Say your company has uses separate data catalogs for development and production: my_data_dev and my_data_prod. Suppose you have a notebook (or a module imported in this module) that reads from the respective catalog. How can you keep the same code, without hardcoding both catalog names?
Pass the values as a notebook parameter:
Passing Values as Notebook Parameters
Databricks notebooks have widgets that allow to define parameters than can be used in the code:
my_parameter = dbutils.widgets.get("my_parameter")
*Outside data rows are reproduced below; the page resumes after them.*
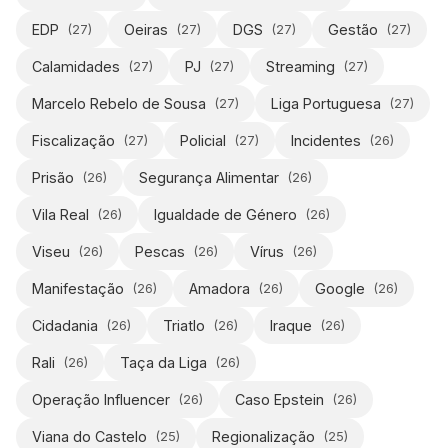
EDP
Oeiras
DGS
Gestão
(
27
)
(
27
)
(
27
)
(
27
)
Calamidades
PJ
Streaming
(
27
)
(
27
)
(
27
)
Marcelo Rebelo de Sousa
Liga Portuguesa
(
27
)
(
27
)
Fiscalização
Policial
Incidentes
(
27
)
(
27
)
(
26
)
Prisão
Segurança Alimentar
(
26
)
(
26
)
Vila Real
Igualdade de Género
(
26
)
(
26
)
Viseu
Pescas
Vírus
(
26
)
(
26
)
(
26
)
Manifestação
Amadora
Google
(
26
)
(
26
)
(
26
)
Cidadania
Triatlo
Iraque
(
26
)
(
26
)
(
26
)
Rali
Taça da Liga
(
26
)
(
26
)
Operação Influencer
Caso Epstein
(
26
)
(
26
)
Viana do Castelo
Regionalização
(
25
)
(
25
)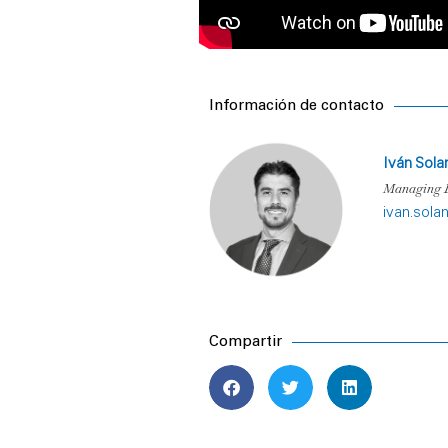
Información de contacto
Iván Sol
Managing 
ivan.sol
Compartir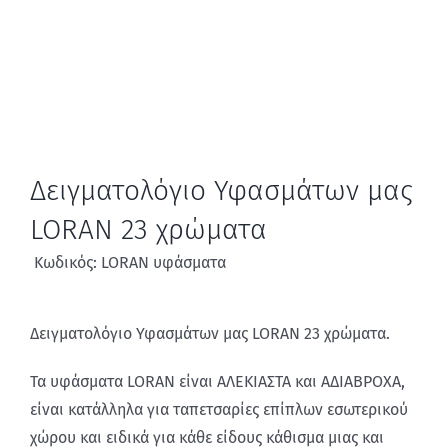
Δειγματολόγιο Υφασμάτων μας
LORAN 23 χρώματα
Κωδικός: LORAN υφάσματα
Δειγματολόγιο Υφασμάτων μας LORAN 23 χρώματα.
Τα υφάσματα LORAN είναι ΑΛΕΚΙΑΣΤΑ και ΑΔΙΑΒΡΟΧΑ,
είναι κατάλληλα για ταπετσαρίες επίπλων εσωτερικού
χώρου και ειδικά για κάθε είδους κάθισμα μιας και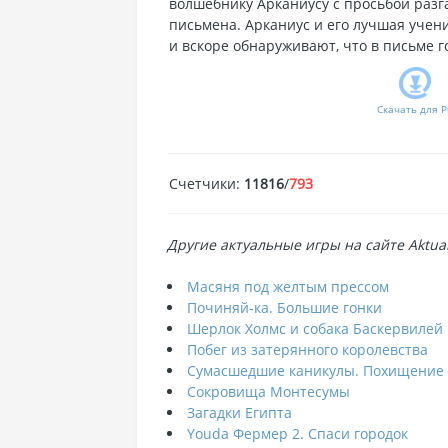
волшебнику Арканиусу с просьбой разг
письмена. Арканиус и его лучшая учени
и вскоре обнаруживают, что в письме г
Скачать для
P
Счетчики
:
11816
/
793
Другие актуальные игры на сайте Aktual
Масяня под желтым прессом
Починяй-ка. Большие гонки
Шерлок Холмс и собака Баскервилей
Побег из затерянного королевства
Сумасшедшие каникулы. Похищение 
Сокровища Монтесумы
Загадки Египта
Youda Фермер 2. Спаси городок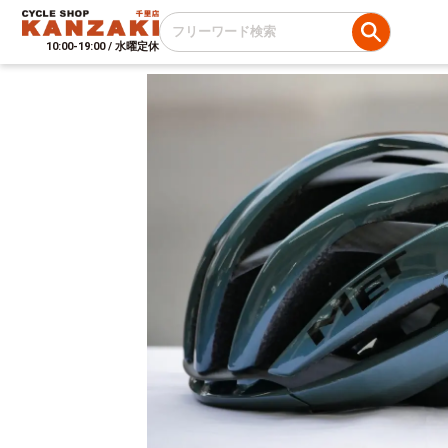
10:00-19:00 / 水曜定休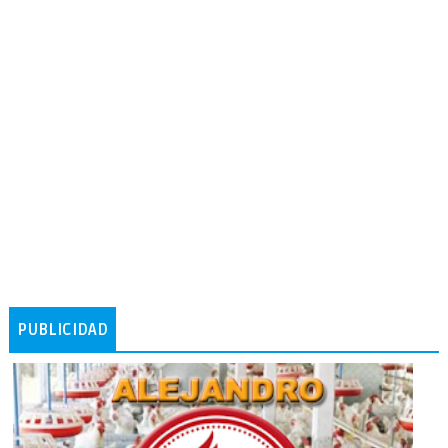
PUBLICIDAD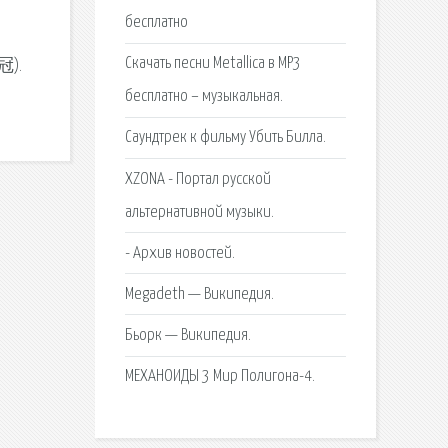
бесплатно
Скачать песни Metallica в MP3
冠).
бесплатно – музыкальная.
Саундтрек к фильму Убить Билла.
XZONA - Портал русской
альтернативной музыки.
- Архив новостей.
Megadeth — Википедия.
Бьорк — Википедия.
МЕХАНОИДЫ 3 Мир Полигона-4.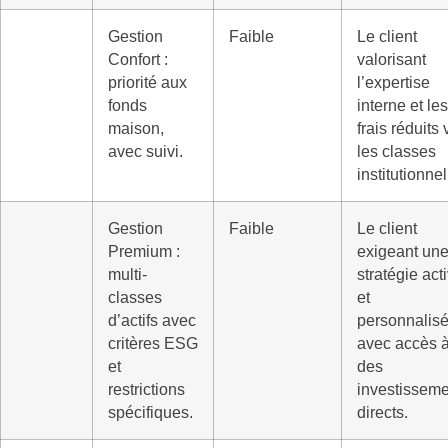
Gestion
Faible
Le client
Confort :
valorisant
priorité aux
l’expertise
fonds
interne et les
maison,
frais réduits 
avec suivi.
les classes
institutionnel
Gestion
Faible
Le client
Premium :
exigeant un
multi-
stratégie act
classes
et
d’actifs avec
personnalisé
critères ESG
avec accès 
et
des
restrictions
investissem
spécifiques.
directs.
It’s possible to set the value of this widget via DABs:
task:
task_key: Run_Daily_Tests
notebook_task:
notebook_path: src/run_daily_tests_notebook
base_parameters:
my_parameter: ${var.my_parameter_value}
Notice the ${var.my_parameter_value}
. This is a DAB variable that has to be declared, and can be assigned a value in the databricks.yml file:
Declaration
Added to the root of the databricks.yml file:
variables:
my_parameter:
description: "Some really important parameter"
Assignment
Set the value for this parameter for a particular target (environment):
targets:
dev:
mode: development
workspace:
host: https://adb-xxxxxxxxxxxxxxx.azuredatabricks.net
variables:
my_parameter_value: "twenty one"
prod:
mode: production
workspace:
host: https://adb-yyyyyyyyyyyyyyy.azuredatabricks.net
variables:
my_parameter_value: "thirty two"
Now, both Databricks notebooks can have exactly the same code, but a different value for my_parameter
.